One major advantage of cultivating bacteria is the ability to describe in detail their physiology and interactions with the host and with other members of the ecosystem by performing functional experiments. Key species in the human intestine have been identified by means of anaerobic cultivation. For instance, Akkermansia muciniphila is a dominant human gut bacterium that lives in proximity with the epithelium and is able to utilize mucin for growth.36 Its role in the development of metabolic disorders has been studied in detail and beneficial attributes have been associated with this species.37 Other bacteria of particular interest are butyrate producers, as this short-chain fatty acid is an important product of bacterial fermentation in the intestine, usually detected in the mM range and influencing many pathophysiological functions.38 The species Faecalibacterium prausnitzii is an important butyrate producer in the human gut and has been studied in great detail because of anti-inflammatory properties.39 Another butyrate producers more recently described is Intestinimonas butyriciproducens.40 Culture- and genome-based investigations elucidated the role of this bacterium in butyrate production not only from sugars but also from amino acids, a feature that is rare among human gut isolates.41 Interestingly, this species is found in both the human and mouse intestine, and differences in the ability to convert dietary sugars were observed depending on the host origin of strains.42 Other bacteria are known to preferentially colonize certain host species, and the origin of bacteria can influence physiologic functions upon colonization.43-45 This highlights the necessity to assess the gut microbiome in a host-specific manner. In the case of mice, many studies of the last 10 y had investigated their gut microbiota using sequencing techniques, and numerous research projects have relied on the use of germfree mice to assess mechanisms underlying microbe-host interactions. In contrast, culture-based investigations of the mouse gut microbiota had been rare in the last 2 decades and access to isolates has been a problem.
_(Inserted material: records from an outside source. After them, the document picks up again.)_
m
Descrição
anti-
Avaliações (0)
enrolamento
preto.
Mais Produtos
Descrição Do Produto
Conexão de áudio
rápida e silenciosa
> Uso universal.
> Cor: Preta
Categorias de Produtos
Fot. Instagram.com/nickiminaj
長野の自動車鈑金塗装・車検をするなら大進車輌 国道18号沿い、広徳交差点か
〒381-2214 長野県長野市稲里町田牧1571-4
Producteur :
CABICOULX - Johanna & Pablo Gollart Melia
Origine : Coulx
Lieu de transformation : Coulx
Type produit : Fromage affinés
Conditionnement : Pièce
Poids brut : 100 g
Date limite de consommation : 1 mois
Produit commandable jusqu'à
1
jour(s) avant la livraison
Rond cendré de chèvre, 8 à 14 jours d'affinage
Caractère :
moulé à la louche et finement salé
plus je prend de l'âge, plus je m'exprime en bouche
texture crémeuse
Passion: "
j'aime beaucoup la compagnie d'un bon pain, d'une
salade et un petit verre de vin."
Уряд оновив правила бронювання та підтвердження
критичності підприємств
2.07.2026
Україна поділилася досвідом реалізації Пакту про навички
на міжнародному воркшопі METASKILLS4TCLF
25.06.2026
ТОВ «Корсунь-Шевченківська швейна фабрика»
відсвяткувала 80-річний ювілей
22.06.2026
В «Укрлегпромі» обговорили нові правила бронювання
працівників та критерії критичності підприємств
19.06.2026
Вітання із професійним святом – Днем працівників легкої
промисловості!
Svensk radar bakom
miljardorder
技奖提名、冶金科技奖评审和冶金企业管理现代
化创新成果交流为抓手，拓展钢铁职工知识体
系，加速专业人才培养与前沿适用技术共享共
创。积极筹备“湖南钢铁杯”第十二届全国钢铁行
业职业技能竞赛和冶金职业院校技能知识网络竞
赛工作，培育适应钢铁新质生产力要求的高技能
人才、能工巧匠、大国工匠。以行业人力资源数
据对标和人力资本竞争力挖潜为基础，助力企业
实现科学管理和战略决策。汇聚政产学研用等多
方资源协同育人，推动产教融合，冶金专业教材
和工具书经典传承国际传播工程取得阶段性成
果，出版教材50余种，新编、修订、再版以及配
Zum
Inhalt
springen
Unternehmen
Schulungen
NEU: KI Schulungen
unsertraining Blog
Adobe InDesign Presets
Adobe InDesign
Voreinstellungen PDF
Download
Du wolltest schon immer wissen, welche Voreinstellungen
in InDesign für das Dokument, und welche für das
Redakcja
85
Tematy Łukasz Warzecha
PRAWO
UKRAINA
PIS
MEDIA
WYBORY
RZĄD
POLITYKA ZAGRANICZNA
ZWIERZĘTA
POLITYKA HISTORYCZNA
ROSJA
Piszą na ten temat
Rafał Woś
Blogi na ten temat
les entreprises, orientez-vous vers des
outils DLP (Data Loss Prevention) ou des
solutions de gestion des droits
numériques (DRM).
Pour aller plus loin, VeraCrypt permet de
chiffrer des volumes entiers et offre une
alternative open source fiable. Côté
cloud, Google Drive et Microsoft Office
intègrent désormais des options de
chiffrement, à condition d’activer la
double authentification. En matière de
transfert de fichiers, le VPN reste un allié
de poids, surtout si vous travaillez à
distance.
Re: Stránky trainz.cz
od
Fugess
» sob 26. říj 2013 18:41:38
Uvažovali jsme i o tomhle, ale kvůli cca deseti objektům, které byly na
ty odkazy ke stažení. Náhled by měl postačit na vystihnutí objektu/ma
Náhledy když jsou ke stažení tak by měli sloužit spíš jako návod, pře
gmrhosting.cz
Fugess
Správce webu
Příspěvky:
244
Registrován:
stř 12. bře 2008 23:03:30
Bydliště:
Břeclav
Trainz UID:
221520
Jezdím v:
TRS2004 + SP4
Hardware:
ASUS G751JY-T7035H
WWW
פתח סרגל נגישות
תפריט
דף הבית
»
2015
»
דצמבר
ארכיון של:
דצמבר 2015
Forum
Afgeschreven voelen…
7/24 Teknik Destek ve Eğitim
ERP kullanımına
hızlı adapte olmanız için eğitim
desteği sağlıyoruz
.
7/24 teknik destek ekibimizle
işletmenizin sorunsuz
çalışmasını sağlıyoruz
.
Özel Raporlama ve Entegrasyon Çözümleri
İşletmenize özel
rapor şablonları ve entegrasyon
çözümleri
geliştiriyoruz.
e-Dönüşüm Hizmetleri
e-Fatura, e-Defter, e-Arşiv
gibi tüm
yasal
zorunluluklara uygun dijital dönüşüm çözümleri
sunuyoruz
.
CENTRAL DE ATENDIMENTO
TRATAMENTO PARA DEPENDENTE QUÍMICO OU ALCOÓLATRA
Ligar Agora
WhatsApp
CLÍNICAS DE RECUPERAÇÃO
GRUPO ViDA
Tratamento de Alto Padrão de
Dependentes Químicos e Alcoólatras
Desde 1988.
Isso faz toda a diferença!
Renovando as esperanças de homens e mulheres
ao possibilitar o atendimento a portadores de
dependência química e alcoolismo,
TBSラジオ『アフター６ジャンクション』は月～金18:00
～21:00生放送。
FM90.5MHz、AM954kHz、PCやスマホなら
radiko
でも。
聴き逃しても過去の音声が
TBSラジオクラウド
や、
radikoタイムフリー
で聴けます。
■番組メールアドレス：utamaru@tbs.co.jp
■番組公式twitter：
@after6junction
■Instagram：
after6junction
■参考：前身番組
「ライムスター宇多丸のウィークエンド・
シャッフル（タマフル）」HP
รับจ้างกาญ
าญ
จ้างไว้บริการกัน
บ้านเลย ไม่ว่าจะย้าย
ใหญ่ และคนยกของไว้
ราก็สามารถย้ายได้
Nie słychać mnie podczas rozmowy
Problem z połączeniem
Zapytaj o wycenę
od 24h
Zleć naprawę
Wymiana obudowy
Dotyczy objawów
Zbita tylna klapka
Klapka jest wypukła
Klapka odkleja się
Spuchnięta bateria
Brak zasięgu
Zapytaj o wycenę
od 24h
To address these issues, the mouse intestinal bacterial collection (miBC), a publically available repository of bacterial strains from the mouse intestine, was recently created (www.dsmz.de/miBC).28 As in the case of culture-based studies of the human gut microbiota, this work allowed the description of novel taxa, including for instance the first cultured member of family S24–7 (now renamed Muribaculaceae) within the Bacteroidales, which is highly prevalent and dominant in the mouse intestine.46,47 Of the 100 miBC strains representing 76 species, 19 species were characterized by relative abundances higher in mice than human, speaking in favor of colonization preferences. Most of all, strains in the collection can now be used for the design of model ecosystems that help understanding the role of gut bacteria in disease or supporting the development of standardized mouse models.48 Coverage of 16S rRNA gene amplicon data by the cultured strains was also assessed, revealing that numerous bacterial species from the mouse intestine remain to be discovered. In the next section, we review literature data pertaining to the cultured fractions of mammalian gut microbiota in greater detail.

Did you say uncultured?

As mentioned above, estimating total prokaryotic diversity on earth is very challenging, and estimates of global species richness vary greatly (105 to 1012 different species). It is thus all the more challenging to appreciate the part of this diversity that can be maintained in culture. Here too the range of estimates is wide (from < 1 to > 90%), due of course to the type of environments under investigation, but also to an overall lack of clarity regarding experimental approaches used and the parameters considered for calculating cultured fractions of complex communities. We provide below some reference values from the literature pertaining to cultured bacterial communities in the mammalian intestine.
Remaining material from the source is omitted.